A member of the National Executive Committee of the Socialist Labor Party in 1888, Gronlund broke with the party soon after, ostensibly over its decision to open a saloon on Fourth Street in New York City as a means of generating funds for use of the party.
Late in 1890 Gronlund published his third book, an "essay in ethics" entitled Our Destiny: The Influence of Socialism on Morals and Religion. This work touches upon the quasi-religious aspect of the socialist project. Gronlund argued that socialism had two sides, a "good kind" of "mutual good will and mutual help" as well as a negative socialism of "hatred and spoliation."[20] Gronlund supported "mutual good will and mutual help," at the time best expressed in the United States by the emerging movement built around Nationalist Clubs. Gronlund noted with bemusement that while people shuddered in fear of "destructive Socialism," at the same time the concentration of capitalism through trusts and increased government intervention in economic affairs was slowly bringing into existence a socialist regime.[21]
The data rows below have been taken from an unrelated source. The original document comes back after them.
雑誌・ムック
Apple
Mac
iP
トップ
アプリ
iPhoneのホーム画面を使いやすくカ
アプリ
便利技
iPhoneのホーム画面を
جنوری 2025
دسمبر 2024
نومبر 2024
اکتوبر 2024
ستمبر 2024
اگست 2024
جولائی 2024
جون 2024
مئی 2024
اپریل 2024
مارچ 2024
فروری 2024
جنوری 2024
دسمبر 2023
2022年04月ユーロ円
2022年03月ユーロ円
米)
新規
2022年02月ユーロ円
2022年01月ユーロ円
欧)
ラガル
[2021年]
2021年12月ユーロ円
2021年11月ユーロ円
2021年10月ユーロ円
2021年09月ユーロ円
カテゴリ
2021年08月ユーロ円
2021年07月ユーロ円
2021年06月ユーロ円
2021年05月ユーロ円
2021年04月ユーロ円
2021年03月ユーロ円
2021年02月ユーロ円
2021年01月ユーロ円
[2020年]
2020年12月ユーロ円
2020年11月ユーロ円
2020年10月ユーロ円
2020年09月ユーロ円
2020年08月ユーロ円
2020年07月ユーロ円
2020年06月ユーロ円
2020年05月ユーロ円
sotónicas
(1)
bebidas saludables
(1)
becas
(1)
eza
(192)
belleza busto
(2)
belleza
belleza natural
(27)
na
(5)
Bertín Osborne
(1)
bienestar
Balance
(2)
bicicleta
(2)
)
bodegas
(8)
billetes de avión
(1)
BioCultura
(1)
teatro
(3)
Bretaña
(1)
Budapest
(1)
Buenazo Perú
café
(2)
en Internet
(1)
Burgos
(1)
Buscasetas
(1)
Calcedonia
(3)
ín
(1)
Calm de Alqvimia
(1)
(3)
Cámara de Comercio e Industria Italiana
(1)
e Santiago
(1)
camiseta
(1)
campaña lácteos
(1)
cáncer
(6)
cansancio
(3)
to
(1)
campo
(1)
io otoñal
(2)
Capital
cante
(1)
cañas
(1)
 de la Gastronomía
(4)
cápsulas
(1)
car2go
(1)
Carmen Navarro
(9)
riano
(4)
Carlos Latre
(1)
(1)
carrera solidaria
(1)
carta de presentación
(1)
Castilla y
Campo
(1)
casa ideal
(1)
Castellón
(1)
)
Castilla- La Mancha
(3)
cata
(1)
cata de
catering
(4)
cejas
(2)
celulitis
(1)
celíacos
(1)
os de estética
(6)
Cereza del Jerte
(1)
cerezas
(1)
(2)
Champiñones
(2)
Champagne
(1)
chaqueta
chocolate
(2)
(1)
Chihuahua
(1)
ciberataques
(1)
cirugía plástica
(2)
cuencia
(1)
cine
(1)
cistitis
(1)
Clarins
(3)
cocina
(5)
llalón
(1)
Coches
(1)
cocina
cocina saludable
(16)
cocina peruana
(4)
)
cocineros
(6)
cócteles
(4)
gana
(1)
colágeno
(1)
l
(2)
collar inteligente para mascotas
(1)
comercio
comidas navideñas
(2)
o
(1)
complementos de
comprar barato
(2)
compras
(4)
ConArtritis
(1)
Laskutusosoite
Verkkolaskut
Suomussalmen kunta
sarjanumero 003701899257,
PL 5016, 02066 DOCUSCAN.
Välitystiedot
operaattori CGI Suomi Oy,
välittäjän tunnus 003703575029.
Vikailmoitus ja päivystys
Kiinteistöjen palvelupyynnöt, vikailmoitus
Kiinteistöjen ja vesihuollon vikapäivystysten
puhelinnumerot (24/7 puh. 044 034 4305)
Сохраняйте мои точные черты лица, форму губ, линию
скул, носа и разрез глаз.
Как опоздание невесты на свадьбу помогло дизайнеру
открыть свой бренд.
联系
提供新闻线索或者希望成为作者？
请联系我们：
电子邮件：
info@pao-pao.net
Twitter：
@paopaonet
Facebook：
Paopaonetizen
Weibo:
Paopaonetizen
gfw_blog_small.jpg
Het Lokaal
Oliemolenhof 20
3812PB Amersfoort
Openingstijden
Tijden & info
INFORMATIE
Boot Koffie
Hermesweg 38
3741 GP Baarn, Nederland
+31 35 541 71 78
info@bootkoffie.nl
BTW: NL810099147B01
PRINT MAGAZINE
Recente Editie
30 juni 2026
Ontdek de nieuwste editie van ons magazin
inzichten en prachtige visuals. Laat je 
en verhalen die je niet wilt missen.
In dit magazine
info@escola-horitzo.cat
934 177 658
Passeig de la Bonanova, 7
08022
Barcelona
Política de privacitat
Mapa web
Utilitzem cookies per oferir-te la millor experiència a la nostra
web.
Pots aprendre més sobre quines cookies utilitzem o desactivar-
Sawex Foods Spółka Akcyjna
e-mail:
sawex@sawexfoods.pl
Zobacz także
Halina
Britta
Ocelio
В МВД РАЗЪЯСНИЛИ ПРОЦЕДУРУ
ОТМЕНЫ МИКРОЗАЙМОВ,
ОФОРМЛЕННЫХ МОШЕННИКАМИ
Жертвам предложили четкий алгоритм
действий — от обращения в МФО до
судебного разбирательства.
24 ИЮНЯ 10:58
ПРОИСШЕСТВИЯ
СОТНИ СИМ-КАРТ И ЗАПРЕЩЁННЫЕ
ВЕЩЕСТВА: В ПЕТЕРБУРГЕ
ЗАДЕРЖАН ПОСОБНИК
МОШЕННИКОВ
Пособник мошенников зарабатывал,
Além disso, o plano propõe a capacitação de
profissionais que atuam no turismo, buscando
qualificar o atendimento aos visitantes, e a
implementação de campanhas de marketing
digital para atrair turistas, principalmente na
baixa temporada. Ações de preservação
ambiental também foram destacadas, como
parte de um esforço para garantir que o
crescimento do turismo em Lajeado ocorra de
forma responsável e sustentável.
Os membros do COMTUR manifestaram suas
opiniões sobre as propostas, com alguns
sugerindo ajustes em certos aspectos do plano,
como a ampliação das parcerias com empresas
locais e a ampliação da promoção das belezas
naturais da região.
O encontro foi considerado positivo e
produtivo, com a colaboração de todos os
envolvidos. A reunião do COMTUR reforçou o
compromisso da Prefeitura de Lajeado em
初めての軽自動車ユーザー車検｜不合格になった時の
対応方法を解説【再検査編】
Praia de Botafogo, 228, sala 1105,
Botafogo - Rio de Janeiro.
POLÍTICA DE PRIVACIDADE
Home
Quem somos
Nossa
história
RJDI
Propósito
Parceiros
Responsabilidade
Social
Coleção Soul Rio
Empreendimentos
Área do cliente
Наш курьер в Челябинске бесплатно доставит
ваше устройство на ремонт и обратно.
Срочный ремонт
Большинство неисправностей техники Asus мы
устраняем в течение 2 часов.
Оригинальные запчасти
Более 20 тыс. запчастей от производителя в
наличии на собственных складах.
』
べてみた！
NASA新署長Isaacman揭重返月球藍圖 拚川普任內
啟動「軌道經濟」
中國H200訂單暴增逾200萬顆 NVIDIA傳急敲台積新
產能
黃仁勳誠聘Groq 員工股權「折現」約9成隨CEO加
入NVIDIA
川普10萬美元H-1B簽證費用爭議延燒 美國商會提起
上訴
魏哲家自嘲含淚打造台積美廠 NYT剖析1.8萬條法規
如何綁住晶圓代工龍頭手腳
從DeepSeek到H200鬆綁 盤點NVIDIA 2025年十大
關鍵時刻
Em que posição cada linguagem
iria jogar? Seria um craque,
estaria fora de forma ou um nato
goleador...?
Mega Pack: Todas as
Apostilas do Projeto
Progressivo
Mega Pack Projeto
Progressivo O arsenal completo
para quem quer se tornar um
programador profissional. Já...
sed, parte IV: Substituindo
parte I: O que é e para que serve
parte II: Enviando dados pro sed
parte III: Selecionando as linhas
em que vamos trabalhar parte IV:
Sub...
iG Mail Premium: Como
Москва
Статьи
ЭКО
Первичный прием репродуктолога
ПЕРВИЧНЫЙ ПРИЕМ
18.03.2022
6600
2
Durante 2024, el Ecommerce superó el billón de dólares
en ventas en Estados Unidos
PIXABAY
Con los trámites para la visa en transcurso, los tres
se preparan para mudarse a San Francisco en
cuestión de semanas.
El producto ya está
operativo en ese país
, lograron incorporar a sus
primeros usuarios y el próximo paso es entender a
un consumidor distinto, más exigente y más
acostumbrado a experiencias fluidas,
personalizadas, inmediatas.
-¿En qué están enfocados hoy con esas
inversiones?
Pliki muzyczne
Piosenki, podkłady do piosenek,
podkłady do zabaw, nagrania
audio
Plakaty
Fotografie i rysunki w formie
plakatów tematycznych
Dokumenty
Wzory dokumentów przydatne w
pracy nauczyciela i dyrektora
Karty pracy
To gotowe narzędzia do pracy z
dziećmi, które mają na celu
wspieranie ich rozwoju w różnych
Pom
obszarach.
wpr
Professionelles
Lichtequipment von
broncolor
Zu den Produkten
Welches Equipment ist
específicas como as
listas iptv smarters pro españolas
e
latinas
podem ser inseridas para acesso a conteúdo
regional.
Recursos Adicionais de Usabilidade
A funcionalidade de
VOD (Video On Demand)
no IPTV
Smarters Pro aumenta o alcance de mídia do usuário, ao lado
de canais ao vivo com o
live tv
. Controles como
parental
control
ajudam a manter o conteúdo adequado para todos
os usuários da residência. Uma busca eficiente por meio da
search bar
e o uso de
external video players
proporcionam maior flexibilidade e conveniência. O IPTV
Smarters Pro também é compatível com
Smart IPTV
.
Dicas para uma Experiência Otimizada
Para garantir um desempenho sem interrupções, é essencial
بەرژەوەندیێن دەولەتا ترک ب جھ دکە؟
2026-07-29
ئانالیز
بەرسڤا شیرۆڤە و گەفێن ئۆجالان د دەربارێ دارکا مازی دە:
Gronlund devoted himself almost exclusively to lecturing until his appointment to a poorly-paid position in the office of the Bureau of Labor in Washington, D.C.,[22] where he worked for Commissioner of Labor Carroll D. Wright.
In the early 1890s, Gronlund visited and spoke at the Church of the Carpenter in Boston, founded by the Christian Socialist minister W. D. P. Bliss. Gronlund also contributed to The Dawn, the journal of the Society of Christian Socialists.
Following the end of his stint with the Bureau of Labor in 1893, Gronlund rededicated himself as a touring lecturer dealing with socialist themes. He was a speaker at a Congress of Economics held in conjunction with the 1893 Chicago World's Fair, speaking there alongside Henry George and Richard T. Ely. He also spoke to a variety of audiences from coast to coast, including forays into Utah[23] and California.
Owing to misgivings about the term "socialism" – which he believed covered too many bedfellows, such as anarchists and communitarians – Gronlund insisted upon describing himself as a "collectivist" in his later years on the lecture circuit. Despite this change in nomenclature, Gronlund remained orthodox in his socialist views, as he explained in one 1894 newspaper interview:
As collectivists, we do not approve of the violent methods of the European [revolutionary] socialists. We want the gradual absorption of all capital by the government in a peaceable manner. We are satisfied to work with the Populists, or with Henry George, or with those who advocate government ownership of railroads, for they are all in the same line with us, though we go much farther. We would say government ownership of railways, banks, telegraph lines, factories, mills, workshops, and all industries; also government ownership of land, for land is capital. The government would be the employer, the people the employed, and there would be no conflict of interest.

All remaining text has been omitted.